ESTUDO DE CASO

 

ACORDOS COLETIVOS DE TRABALHO[1]

 

José Muniz Neto[2]

 

  1. 1.                  DESCRIÇÃO DO CASO

 

A empresa ABC Confecções LTDA fora acometida por uma severa crise financeira, a impossibilitando de manter seus postos de trabalho sem que fosse realizada uma redução nas suas despesas, dentre as quais se incluem os salários de seus empregados. Mediante esta situação, celebrou acordo coletivo de trabalho juntamente com o sindicato dos trabalhadores na indústria da confecção do seu município, com o escopo de transigir uma redução salarial de 30% (trinta por cento) sobre o vencimento de todos os seus empregados, indistintamente. A vigência do acordo se estenderia de 1 de junho de 2013 a 31 de maio de 2015.

Destaca-se que os valores remuneratórios mensais das categorias atuantes na mencionada empresa dispõem-se da seguinte forma: R$ 5.000,00 para o gerente-geral, R$ 4.000,00 para cada um dos quatro gerentes de produção, R$ 3.000,00 para cada um dos dez chefes de unidades, R$ 2.000,00 para cada um dos vinte operadores de máquinas especiais e R$ 1.000,00 para cada um dos duzentos e um operários em geral.

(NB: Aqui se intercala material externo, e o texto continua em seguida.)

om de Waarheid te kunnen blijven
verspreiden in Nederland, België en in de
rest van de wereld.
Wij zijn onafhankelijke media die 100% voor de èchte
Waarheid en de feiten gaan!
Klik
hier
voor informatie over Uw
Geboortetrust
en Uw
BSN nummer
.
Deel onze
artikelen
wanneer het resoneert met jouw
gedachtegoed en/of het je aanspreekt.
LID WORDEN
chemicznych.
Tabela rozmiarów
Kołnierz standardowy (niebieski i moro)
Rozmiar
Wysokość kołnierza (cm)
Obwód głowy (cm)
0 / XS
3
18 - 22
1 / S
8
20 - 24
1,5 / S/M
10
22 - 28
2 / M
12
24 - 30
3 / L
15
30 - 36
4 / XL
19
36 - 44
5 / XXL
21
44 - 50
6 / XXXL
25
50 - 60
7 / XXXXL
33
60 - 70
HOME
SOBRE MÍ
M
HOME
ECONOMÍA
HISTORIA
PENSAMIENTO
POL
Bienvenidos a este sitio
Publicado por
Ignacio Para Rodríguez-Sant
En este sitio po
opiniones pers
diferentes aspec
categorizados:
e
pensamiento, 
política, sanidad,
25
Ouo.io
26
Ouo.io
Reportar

No que concerne aos acordos coletivos, relevante se faz tecermos comentários sobre esta fonte do direito do trabalho. Este é instrumento útil pelo qual os sindicatos, no uso de suas atribuições, podem atuar diretamente com o empregador visando à adequação das normas trabalhistas à situação de seus empregadores, bem como alcançar melhorias aos empregados submetidos a esta negociação. Estes acordos são fundados, assim, no princípio da autonomia privada coletiva.

Regulamenta-os a CLT no seu art. 611, §1º:

Art. 611 - Convenção Coletiva de Trabalho é o acordo de caráter normativo, pelo qual dois ou mais Sindicatos representativos de categorias econômicas e profissionais estipulam condições de trabalho aplicáveis, no âmbito das respectivas representações, às relações individuais de trabalho.

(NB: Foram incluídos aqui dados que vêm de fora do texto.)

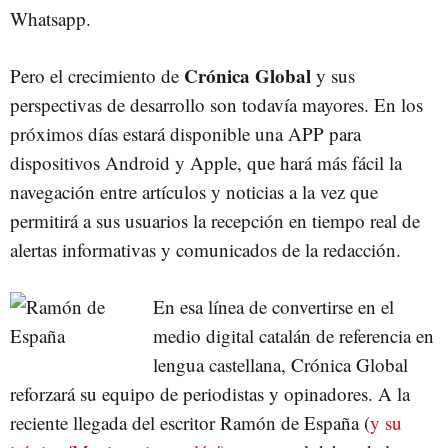
Whatsapp.
Crónica Global
Pero el crecimiento de
y sus
perspectivas de desarrollo son todavía mayores. En los
próximos días estará disponible una APP para
dispositivos Android y Apple, que hará más fácil la
navegación entre artículos y noticias a la vez que
permitirá a sus usuarios la recepción en tiempo real de
alertas informativas y comunicados de la redacción.
En esa línea de convertirse en el
medio digital catalán de referencia en
lengua castellana, Crónica Global
reforzará su equipo de periodistas y opinadores. A la
reciente llegada del escritor Ramón de España (
y su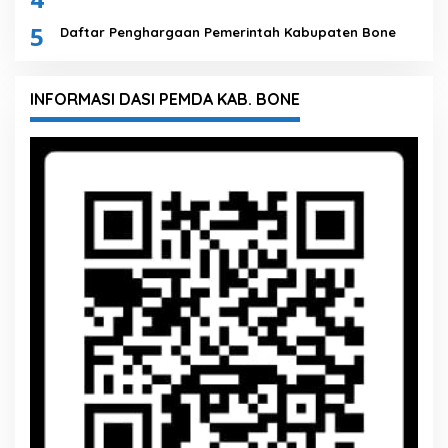
5
Daftar Penghargaan Pemerintah Kabupaten Bone
INFORMASI DASI PEMDA KAB. BONE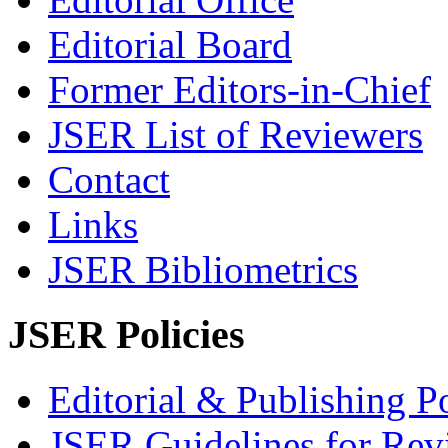
Editorial Board
Former Editors-in-Chief
JSER List of Reviewers
Contact
Links
JSER Bibliometrics
JSER Policies
Editorial & Publishing Po
JSER Guidelines for Rev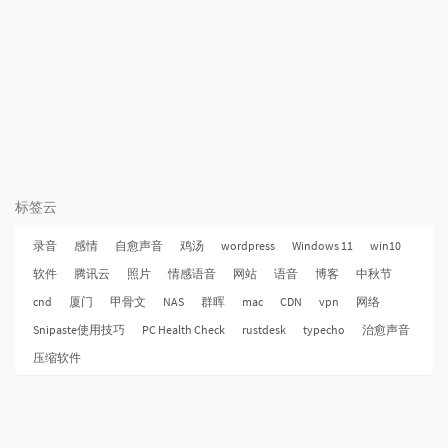
标签云
录音
感情
自愈声音
鸡汤
wordpress
Windows 11
win10
软件
腾讯云
照片
情感语音
网站
语音
博客
中秋节
cnd
厦门
甲骨文
NAS
群晖
mac
CDN
vpn
网络
Snipaste使用技巧
PC Health Check
rustdesk
typecho
治愈声音
压缩软件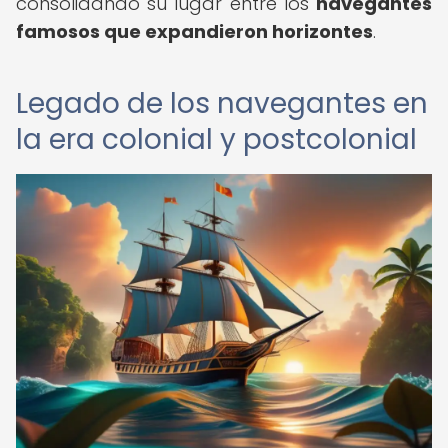
consolidando su lugar entre los
navegantes
famosos que expandieron horizontes
.
Legado de los navegantes en
la era colonial y postcolonial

§ 1º É facultado aos Sindicatos representativos de categorias profissionais celebrar Acordos Coletivos com uma ou mais empresas da correspondente categoria econômica, que estipulem condições de trabalho, aplicáveis no âmbito da empresa ou das acordantes respectivas relações de trabalho.

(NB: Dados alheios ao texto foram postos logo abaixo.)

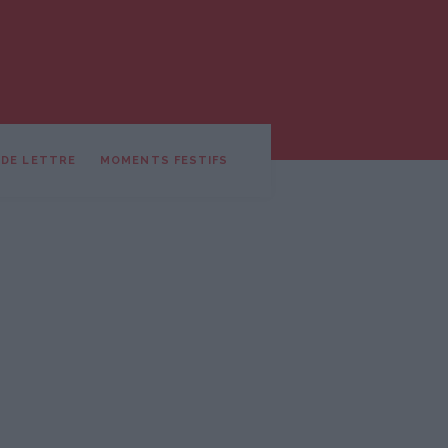
 DE LETTRE
MOMENTS FESTIFS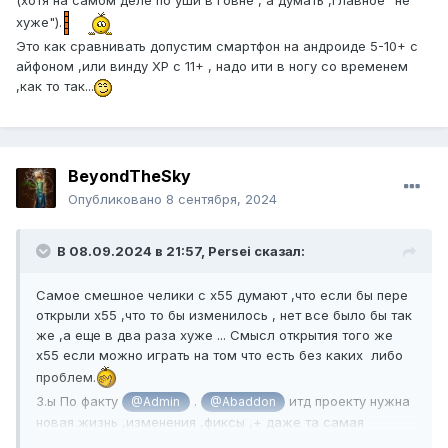
(хотя на самом деле по уши в говне , а думать ,главное "не
хуже").
Это как сравнивать допустим смартфон на андроиде 5-10+ с
айфоном ,или винду ХР с 11+ , надо ити в ногу со временем
,как то так...
BeyondTheSky
Опубликовано
8 сентября, 2024
В 08.09.2024 в 21:57,
Persei
сказал:
Самое смешное челики с х55 думают ,что если бы пере
открыли х55 ,что то бы изменилось , нет все было бы так
же ,а еще в два раза хуже ... Смысл открытия того же
х55 если можно играть на том что есть без каких либо
проблем.
З.ы По факту
.
итд проекту нужна
@Admin
@Abaddon
новая жизнь ,изменения ,фиксы ,+ даже та самая
реклама (для привлечения новых игроков ).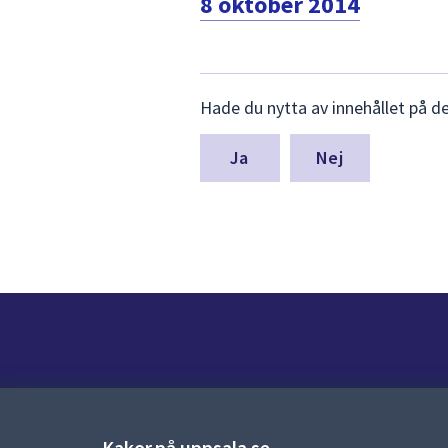
8 oktober 2014
Lämna
Hade du nytta av innehållet på d
synpunkter
för
denna
Nej
sida
Kontakt
Kontaktcenter:
018-727 00 00
Kakor på uppsala.se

Por fim, cumpre-nos destacar a natureza jurídica deste instrumento adotado pelo direito do trabalho. Segundo os ensinamentos de xxx, a natureza jurídica estabelecida é contratual, decorrendo assim a necessidade de um acordo de vontades como requisito de validade[3]. No mesmo sentido a OJC 2.

  1. 2.                  IDENTIFICAÇÃO E ANÁLISE DO CASO

2.1              Descrição da decisão possível

2.2              Argumentos capazes de fundamentar a decisão

2.2.1        O acordo coletivo é ilegal:

  • Limitação ao acordo coletivo definidor de redução salarial: a Constituição Federal, no seu art. 7º, prevê a irredutibilidade salarial, a qual pode sofrer flexibilização através de negociações coletivas. Não obstante a tal possibilidade, tais reduções devem estar devidamente fundamentadas, demonstrando, assim, alguma melhoria ocasionada por tal flexibilização. No presente estudo de caso, no que concerne à redução dos salários dos operários em geral, a redução de 30% reduziria seus vencimentos de R$ 1.000,00 para R$ 700,00, valor este inferior ao salário mínimo vigente no ano de 2014, o qual é de R$ 724,00, conforme o Decreto 8.166/2013. De acordo com os ensinamentos de Luciano Martinez, “a redução das parcelas salariais mediante negociação coletiva não pode aviltar o salário mínimo ou qualquer outra vantagem protegida pelo texto constitucional como direito mínimo”[4]. Assim, o acordo infringe a carta magna, restando clara e evidente sua inconstitucionalidade.
  • Alteração ilícita do contrato de trabalho: segundo o que prevê o art. 468 da CLT, nos contratos individuais de trabalho só é lícita a alteração das respectivas condições por mútuo consentimento, e ainda assim desde que não resultem, direta ou indiretamente, prejuízos ao empregado, sob pena de nulidade da cláusula infringente desta garantia.
  • Do Salário Mínimo: Dispõe a CLT no seu art. 117 que “será nulo de pleno direito [...] qualquer contrato ou convenção que estipule remuneração inferior ao salário mínimo estabelecido na região, zona ou subzona, em que tiver de ser cumprido”. Tal norma infraconstitucional tem guarida no que fora demonstrado pelo art. 7º da CF, servindo de limitador, núcleo intangível dos direitos do trabalhador. Complementando tal entendimento, o art. 118 disciplina que o trabalhador que tiver seu salário reduzido à importância inferior ao salário mínimo terá direito a buscar jurisdicionalmente o complemento deste mínimo existencial. Por fim, o art. 120 deixa claro e evidente que a conduta do empregador de onerar exponencialmente o vencimento do empregado constitui ilícito, estabelecendo que aquele que assim agir será passível de multa. No mesmo sentido entende a jurisprudência:

REDUÇÃO SALARIAL ILEGAL. DISPENSA INDIRETA CONFIGURADA. I - Só pode haver redução salarial no plano coletivo, por meio de acordo ou convenção coletiva de trabalho regularmente formalizado; mesmo que, de início, o empregado concorde com a diminuição do salário, a redução no âmbito individual é nula, pois fere o princípio da inalterabilidade lesiva e o da irredutibilidade salarial, a teor do art. 468 da CLT e art. 7º, VI, da CF. II - Consumada a redução salarial ilegal, corolário lógico é a caract (TRT-15 - RO: 34340 SP 034340/2005, Relator: EDISON DOS SANTOS PELEGRINI, Data de Publicação: 22/07/2005)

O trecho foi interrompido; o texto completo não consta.